LISTED ENTRIES section start

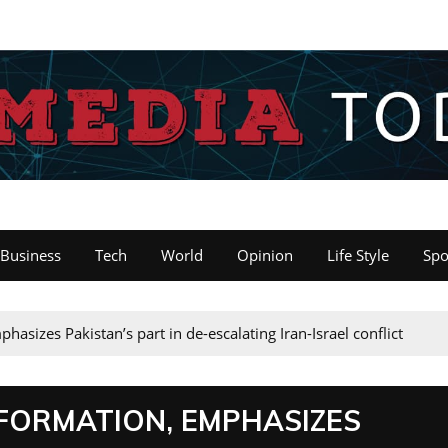
Business
Tech
World
Opinion
Life Style
Spo
asizes Pakistan’s part in de-escalating Iran-Israel conflict
FORMATION, EMPHASIZES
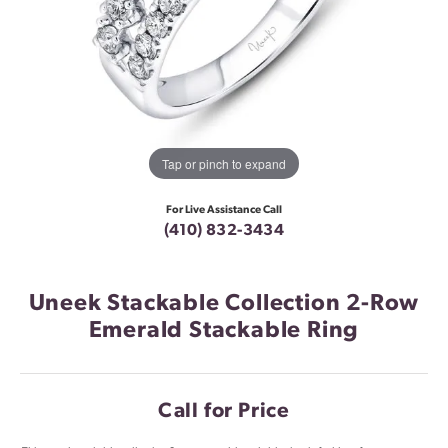
Tap or pinch to expand
For Live Assistance Call
(410) 832-3434
Uneek Stackable Collection 2-Row
Emerald Stackable Ring
Call for Price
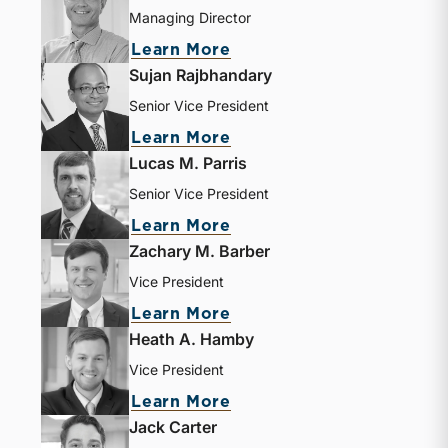
Managing Director
about Jeff K. Davis
Learn More
Sujan Rajbhandary
Senior Vice President
about Sujan Rajbhandar
Learn More
Lucas M. Parris
Senior Vice President
about Lucas M. Parris
Learn More
Zachary M. Barber
Vice President
about Zachary M. Barbe
Learn More
Heath A. Hamby
Vice President
about Heath A. Hamby
Learn More
Jack Carter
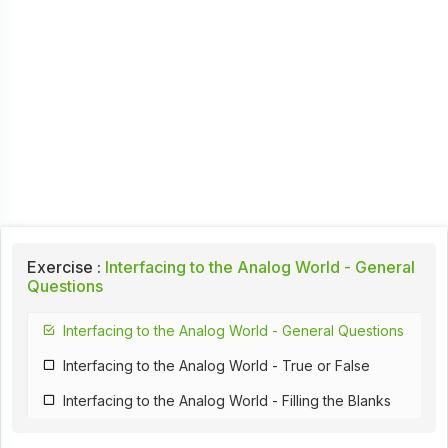
Exercise :
Interfacing to the Analog World - General
Questions
Interfacing to the Analog World - General Questions
Interfacing to the Analog World - True or False
Interfacing to the Analog World - Filling the Blanks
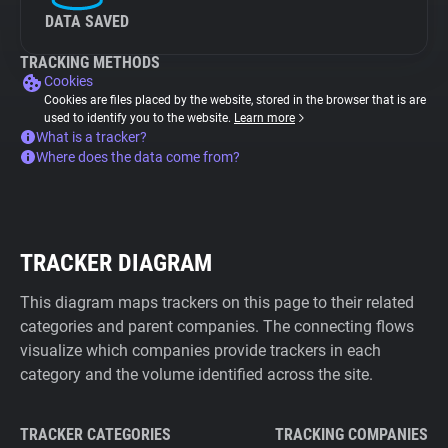
DATA SAVED
TRACKING METHODS
Cookies
Cookies are files placed by the website, stored in the browser that is are
used to identify you to the website.
Learn more
What is a tracker?
Where does the data come from?
TRACKER DIAGRAM
This diagram maps trackers on this page to their related
categories and parent companies. The connecting flows
visualize which companies provide trackers in each
category and the volume identified across the site.
TRACKER CATEGORIES
TRACKING COMPANIES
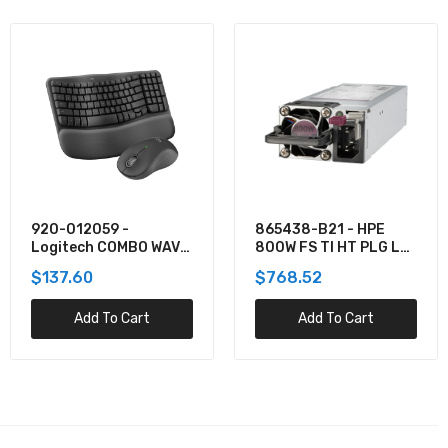
920-012059 -
865438-B21 - HPE
Logitech COMBO WAVE
800W FS TI HT PLG LH
MK550 WRLS DESKTOP
PWR SPLY KIT
$137.60
$768.52
Add To Cart
Add To Cart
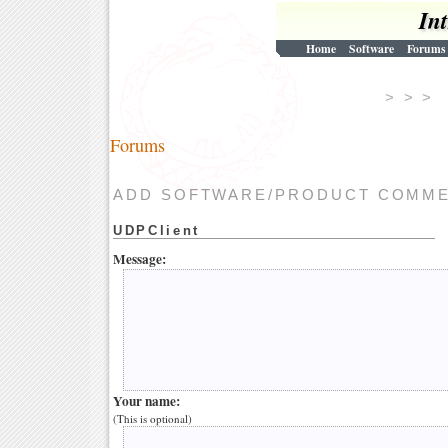
In
Home
Software
Forums
> > 
Forums
ADD SOFTWARE/PRODUCT COMM
UDPClient
Message:
Your name:
(This is optional)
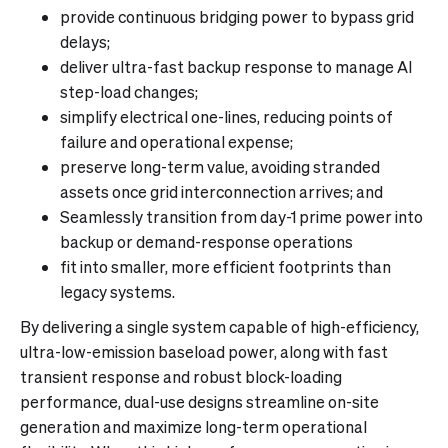
provide continuous bridging power to bypass grid
delays;
deliver ultra-fast backup response to manage AI
step-load changes;
simplify electrical one-lines, reducing points of
failure and operational expense;
preserve long-term value, avoiding stranded
assets once grid interconnection arrives; and
Seamlessly transition from day-1 prime power into
backup or demand-response operations
fit into smaller, more efficient footprints than
legacy systems.
By delivering a single system capable of high-efficiency,
ultra-low-emission baseload power, along with fast
transient response and robust block-loading
performance, dual-use designs streamline on-site
generation and maximize long-term operational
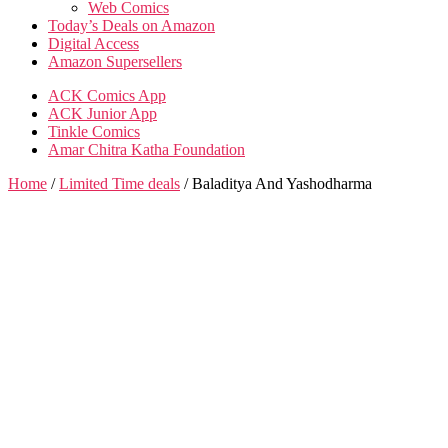
Web Comics
Today’s Deals on Amazon
Digital Access
Amazon Supersellers
ACK Comics App
ACK Junior App
Tinkle Comics
Amar Chitra Katha Foundation
Home
/
Limited Time deals
/ Baladitya And Yashodharma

LISTED ENTRIES section end

» **THE TASK**:
Starting at the first line of the material above and ending with the line that contains "failure and operational expense;", reproduce every line exactly, and leave out the pictures.

» **THE ANSWER**:
Business
Tech
World
Opinion
Life Style
Spo
asizes Pakistan’s part in de-escalating Iran-Israel conflict
FORMATION, EMPHASIZES
Tap or pinch to expand
For Live Assistance Call
(410) 832-3434
Uneek Stackable Collection 2-Row
Emerald Stackable Ring
Call for Price
Managing Director
about Jeff K. Davis
Learn More
Sujan Rajbhandary
Senior Vice President
about Sujan Rajbhandar
Learn More
Lucas M. Parris
Senior Vice President
about Lucas M. Parris
Learn More
Zachary M. Barber
Vice President
about Zachary M. Barbe
Learn More
Heath A. Hamby
Vice President
about Heath A. Hamby
Learn More
Jack Carter
Exercise :
Interfacing to the Analog World - General
Questions
Interfacing to the Analog World - General Questions
Interfacing to the Analog World - True or False
Interfacing to the Analog World - Filling the Blanks
DATA SAVED
TRACKING METHODS
Cookies
Cookies are files placed by the website, stored in the browser that is are
used to identify you to the website.
Learn more
What is a tracker?
Where does the data come from?
TRACKER DIAGRAM
This diagram maps trackers on this page to their related
categories and parent companies. The connecting flows
visualize which companies provide trackers in each
category and the volume identified across the site.
TRACKER CATEGORIES
TRACKING COMPANIES
920-012059 -
865438-B21 - HPE
Logitech COMBO WAVE
800W FS TI HT PLG LH
MK550 WRLS DESKTOP
PWR SPLY KIT
$137.60
$768.52
Add To Cart
Add To Cart
In
Home
Software
Forums
> > 
Forums
ADD SOFTWARE/PRODUCT COMM
UDPClient
Message:
Your name:
(This is optional)
provide continuous bridging power to bypass grid
delays;
deliver ultra-fast backup response to manage AI
step-load changes;
simplify electrical one-lines, reducing points of
failure and operational expense;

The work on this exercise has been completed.